Oil companies and refiners called the Environmental Protection Agency (EPA) “out of touch with reality” after it denied a request by the American Petroleum Institute (API) and the American Fuel & Petrochemical Manufacturers (AFPM) to eliminate mandates for cellulosic biofuels.
“EPA’s mandate is out of touch with reality and forces refiners to pay a penalty for not using imaginary biofuels,” said API Director of Downstream and Industry Operations Bob Greco. “EPA’s unrealistic mandate is effectively an added tax on making gasoline.”
The Clean Air Act requires EPA to determine the mandated volume of cellulosic biofuels each year at “the projected volume available,” API said in a May 25 statement posted on its website. However, in 2011 EPA required refineries to use 6.6 million gallons of cellulosic biofuels even though EPA’s own records showed none were commercially available, API said.
EPA denied API’s 2011 petition for reconsideration of the mandate and continues to mandate the biofuels this year, API said.
“The fact that EPA continues to mandate these biofuels that do not exist is regulatory absurdity and bad public policy,” Greco said.
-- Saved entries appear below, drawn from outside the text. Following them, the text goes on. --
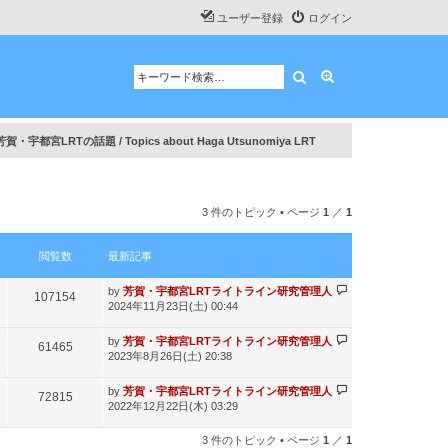
ユーザー登録
ログイン
検索
詳細検索
芳賀・宇都宮LRTの話題 / Topics about Haga Utsunomiya LRT
3 件のトピック • ページ
1
／
1
閲覧数
最新記事
最
by
芳賀・宇都宮LRTライトライン研究管理人
閲
107154
新
2024年11月23日(土) 00:44
記
覧
事
最
by
芳賀・宇都宮LRTライトライン研究管理人
閲
61465
数
新
2023年8月26日(土) 20:38
記
覧
事
最
by
芳賀・宇都宮LRTライトライン研究管理人
閲
72815
数
新
2022年12月22日(木) 03:29
記
覧
事
3 件のトピック • ページ
1
／
1
数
API represents more than 500 oil and natural gas companies.
AFPM, formerly the National Petrochemical & Refiners Association (NPRA) also criticized the mandate.
"EPA's decision is arbitrary and capricious. We fail to understand how EPA can maintain a requirement to purchase a type of fuel that simply doesn't exist. Congress created a waiver provision in the RFS to address this exact situation," AFPM President Charles T. Drevna said in a May 25 statement, after the EPA decision. "If EPA isn't going to grant a waiver based on the agency's own data that shows the fuel is not available, when does the agency think it is appropriate to exercise its waiver authority?” The ruling, Drevna said, “simply upholds EPA's imposition of a backdoor gasoline tax on American consumers."
The AFPM, API and the Western States Petroleum Association jointly filed a petition on January 20, 2012, requesting that the EPA waive the 2011 cellulosic biofuel volume mandate in its entirety due to a non-existent domestic supply of the fuel. EPA denied the petition on May 22, the groups said. The refiners said the agency's own monthly summary of available volumes of cellulosic
biofuels shows that no cellulosic biofuel was produced in the United States in 2011. Yet refiners were forced to pay $6.8 million to EPA for waiver credits needed to comply with the mandate, the trade groups said.
AFPM and API also sent a petition to EPA in February 2011 to reconsider the mandate. EPA denied that petition as well, the groups said.